The film-forming resin was dispersed in methyl ethyl ketone and the solid content was mixed in the amount shown in Table 1 below. Then, an epoxy resin, an adsorbent, and a curing agent having a weight average molecular weight of 50-10,000 g / mol were added in the amounts shown in Table 1 below. Dispersion was carried out using a planetary mixer and a 3-roll mill. A coating film was formed with an applicator, dried and laminated to prepare an adhesive film having a thickness of 20 μm.

Example 5-8

The film-forming resin and the plate-shaped filler were dispersed in methyl ethyl ketone, respectively, and the solids were mixed in the amounts shown in Table 2 below. Then, the obtained solution was mixed and an epoxy resin and a curing agent were added in the amounts shown in Table 2 below. Dispersion was carried out using a planetary mixer and a 3-roll mill. A coating film was formed with an applicator, dried and laminated to prepare an adhesive layer having a thickness of 20 μm.

Comparative Example 1

In Example 1-4, except that the weight average molecular weight of 50-10,000 g / mol epoxy resin, film former resin, adsorbent, curing agent was changed to the content shown in Table 1 below, the same method was carried out to a thickness of 20 A micrometer adhesive film was prepared.

Comparative Example 2

An adhesive layer having a thickness of 20 μm was prepared in the same manner as in Example 5-8, except that the epoxy resin, the film former resin, and the curing agent were changed to the contents shown in Table 2 below.

Experimental Example 1: Evaluation of Physical Properties of Adhesive Film

The adhesive films prepared in Examples 1-4 and Comparative Example 1 were used as samples, and the physical properties thereof were evaluated and listed in Table 1 below.
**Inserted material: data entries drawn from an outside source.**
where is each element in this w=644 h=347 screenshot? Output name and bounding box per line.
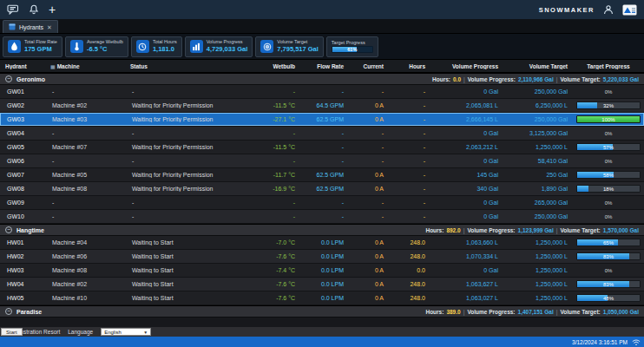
cell-status: Waiting for Priority Permission <box>125 172 255 178</box>
cell-target-progress: 32% <box>573 101 644 109</box>
language-value: English <box>104 330 122 335</box>
table-row[interactable]: HW04 Machine #02 Waiting to Start -7.6 °… <box>0 278 644 291</box>
table-row[interactable]: GW06 - - - - - - 0 Gal 58,410 Gal 0% <box>0 154 644 168</box>
table-row[interactable]: GW05 Machine #07 Waiting for Priority Pe… <box>0 141 644 154</box>
group-volume-target-value: 1,050,000 Gal <box>603 309 639 315</box>
group-summary: Hours: 389.0 | Volume Progress: 1,407,15… <box>425 309 639 315</box>
topbar-right: SNOWMAKER <box>539 4 637 16</box>
cell-flow-rate: 0.0 LPM <box>300 295 349 301</box>
collapse-group-icon[interactable]: − <box>5 226 12 233</box>
cell-machine: - <box>45 213 125 219</box>
cell-status: - <box>125 88 255 95</box>
column-header-status[interactable]: Status <box>125 63 255 69</box>
column-header-wetbulb[interactable]: Wetbulb <box>255 63 300 69</box>
table-row[interactable]: HW03 Machine #08 Waiting to Start -7.4 °… <box>0 264 644 278</box>
card-label: Total Hours <box>153 39 177 45</box>
app-status-strip: Start Demonstration Resort Language Engl… <box>0 327 644 337</box>
cell-current: 0 A <box>349 239 389 246</box>
table-row[interactable]: GW08 Machine #08 Waiting for Priority Pe… <box>0 182 644 196</box>
table-row[interactable]: HW05 Machine #10 Waiting to Start -7.6 °… <box>0 291 644 305</box>
group-hours-value: 0.0 <box>453 76 461 82</box>
column-header-flow-rate[interactable]: Flow Rate <box>300 63 349 69</box>
column-header-current[interactable]: Current <box>349 63 389 69</box>
group-header[interactable]: − Paradise Hours: 389.0 | Volume Progres… <box>0 305 644 318</box>
collapse-group-icon[interactable]: − <box>5 308 12 315</box>
target-progress-bar: 48% <box>576 294 641 302</box>
cell-status: Waiting to Start <box>125 239 255 246</box>
start-button[interactable]: Start <box>1 328 23 336</box>
group-volume-progress-label: Volume Progress: <box>467 227 515 233</box>
column-header-volume-target[interactable]: Volume Target <box>503 63 573 69</box>
cell-target-progress: 0% <box>573 88 644 95</box>
card-value: 7,795,517 Gal <box>277 45 319 53</box>
cell-hydrant: GW01 <box>0 88 45 95</box>
cell-flow-rate: 0.0 LPM <box>300 267 349 273</box>
cell-volume-progress: 0 Gal <box>430 213 503 219</box>
target-progress-bar: 32% <box>576 101 641 109</box>
tab-bar: Hydrants ✕ <box>0 19 644 34</box>
cell-wetbulb: -7.6 °C <box>255 281 300 287</box>
target-progress-bar: 0% <box>576 129 641 137</box>
target-progress-pct: 0% <box>577 213 640 219</box>
cell-volume-target: 250,000 Gal <box>503 116 573 122</box>
cell-flow-rate: - <box>300 144 349 150</box>
table-row[interactable]: GW04 - - - - - - 0 Gal 3,125,000 Gal 0% <box>0 127 644 141</box>
cell-hours: - <box>389 186 430 192</box>
card-value: 1,181.0 <box>153 45 177 53</box>
cell-current: 0 A <box>349 267 389 273</box>
table-row[interactable]: GW02 Machine #02 Waiting for Priority Pe… <box>0 99 644 113</box>
messages-icon[interactable] <box>7 4 19 15</box>
network-icon[interactable] <box>632 338 641 346</box>
group-volume-target-value: 1,570,000 Gal <box>603 227 639 233</box>
tab-hydrants[interactable]: Hydrants ✕ <box>3 20 58 33</box>
alarms-bell-icon[interactable] <box>29 4 39 15</box>
table-row[interactable]: HW01 Machine #04 Waiting to Start -7.0 °… <box>0 236 644 250</box>
add-tab-icon[interactable]: + <box>49 3 56 16</box>
group-header[interactable]: − Hangtime Hours: 892.0 | Volume Progres… <box>0 224 644 236</box>
card-target-progress: Target Progress 61% <box>326 36 378 57</box>
table-row[interactable]: GW10 - - - - - - 0 Gal 250,000 Gal 0% <box>0 210 644 224</box>
table-row[interactable]: GW03 Machine #03 Waiting for Priority Pe… <box>0 113 644 127</box>
table-row[interactable]: GW09 - - - - - - 0 Gal 265,000 Gal 0% <box>0 196 644 210</box>
column-header-machine[interactable]: ▦Machine <box>45 63 125 69</box>
target-progress-bar: 0% <box>576 88 641 95</box>
cell-status: - <box>125 213 255 219</box>
card-total-hours: Total Hours 1,181.0 <box>131 36 182 57</box>
collapse-group-icon[interactable]: − <box>5 75 12 82</box>
target-progress-pct: 83% <box>577 253 640 259</box>
column-header-hours[interactable]: Hours <box>389 63 430 69</box>
group-name: Paradise <box>16 309 42 315</box>
cell-target-progress: 0% <box>573 213 644 220</box>
summary-cards: Total Flow Rate 175 GPM Average Wetbulb … <box>0 34 644 60</box>
cell-current: - <box>349 158 389 164</box>
column-header-target-progress[interactable]: Target Progress <box>573 63 644 69</box>
target-progress-summary-bar: 61% <box>332 46 373 53</box>
machine-grid-icon: ▦ <box>50 64 56 69</box>
table-row[interactable]: GW07 Machine #05 Waiting for Priority Pe… <box>0 168 644 182</box>
target-progress-bar: 65% <box>576 239 641 246</box>
column-header-volume-progress[interactable]: Volume Progress <box>430 63 503 69</box>
language-select[interactable]: English ▼ <box>101 328 151 336</box>
group-volume-target-label: Volume Target: <box>560 227 600 233</box>
cell-current: 0 A <box>349 186 389 192</box>
cell-hours: - <box>389 102 430 108</box>
cell-target-progress: 18% <box>573 185 644 193</box>
cell-machine: - <box>45 130 125 136</box>
cell-wetbulb: -11.5 °C <box>255 102 300 108</box>
table-row[interactable]: GW01 - - - - - - 0 Gal 250,000 Gal 0% <box>0 85 644 99</box>
cell-status: Waiting to Start <box>125 295 255 301</box>
cell-volume-progress: 340 Gal <box>430 186 503 192</box>
group-header[interactable]: − Geronimo Hours: 0.0 | Volume Progress:… <box>0 73 644 85</box>
cell-flow-rate: 0.0 LPM <box>300 253 349 259</box>
card-average-wetbulb: Average Wetbulb -6.5 °C <box>65 36 128 57</box>
cell-hours: - <box>389 172 430 178</box>
cell-target-progress: 65% <box>573 239 644 246</box>
cell-hydrant: GW07 <box>0 172 45 178</box>
cell-target-progress: 57% <box>573 143 644 151</box>
user-account-icon[interactable] <box>603 4 614 15</box>
group-summary: Hours: 0.0 | Volume Progress: 2,110,966 … <box>432 76 639 82</box>
cell-current: - <box>349 88 389 95</box>
column-header-hydrant[interactable]: Hydrant <box>0 63 45 69</box>
table-row[interactable]: HW02 Machine #06 Waiting to Start -7.6 °… <box>0 250 644 264</box>
tab-close-icon[interactable]: ✕ <box>47 24 52 30</box>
<Measurement of Properties>

(1) Moisture permeability: After heat curing at 90 ℃ for 2 hours, the film was 20㎛ thickness MOCON test using nitrogen gas as a carrier gas under 50 ℃, 100% relative humidity, 760mmHg pressure.

(2) Coating state: It was confirmed whether tack generation and flow of the produced film at 25 ℃. The tack is tack-tested the surface of a film made with a thickness of 20 ㎛ with TOPTAC 2000A of CHEMILAB. When the tack is less than 100gf or no flow at 25 ℃, ○, when the tack exceeds 100gf at 25 ℃ was evaluated as ×.

(3) DSS (die shear strength) after curing: Laminated film (20㎛ thickness 5 ㎛ 5, 5 seconds) to the film thickness of the prepared 20㎛ thick substrate and cured for 2 hours at 100 ℃ DAGE 4000 (DAGE90社) was measured the die shear strength.

(4) DSS after reliability evaluation: After maintaining the sample prepared in the same manner as the measurement method (3) above at 85 ℃ and 85% relative humidity for 24 hours, the die shear strength was measured by DAGE 4000.

(5) Tensile strength: The film was cured at 100 ° C. for 2 hours, and then measured by UTM tensile strength measuring method for a film having a width of 8 mm and a thickness of 20 μm.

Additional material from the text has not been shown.